***** Provided records

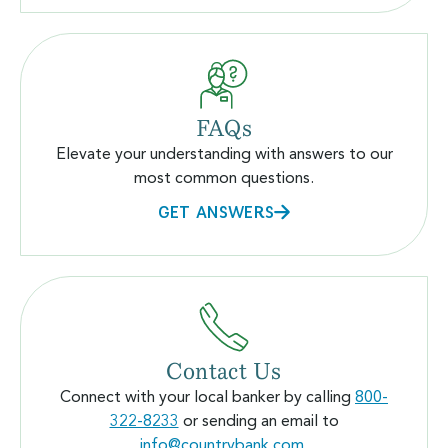
FAQs
Elevate your understanding with answers to our
most common questions.
GET ANSWERS
Contact Us
Connect with your local banker by calling
800-
322-8233
or sending an email to
info@countrybank.com
.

**********

• Activity: Set down all of the entries exactly as they appear, but keep the images out.

• Answer to the exercise:
FAQs
Elevate your understanding with answers to our
most common questions.
GET ANSWERS
Contact Us
Connect with your local banker by calling
800-
322-8233
or sending an email to
info@countrybank.com
.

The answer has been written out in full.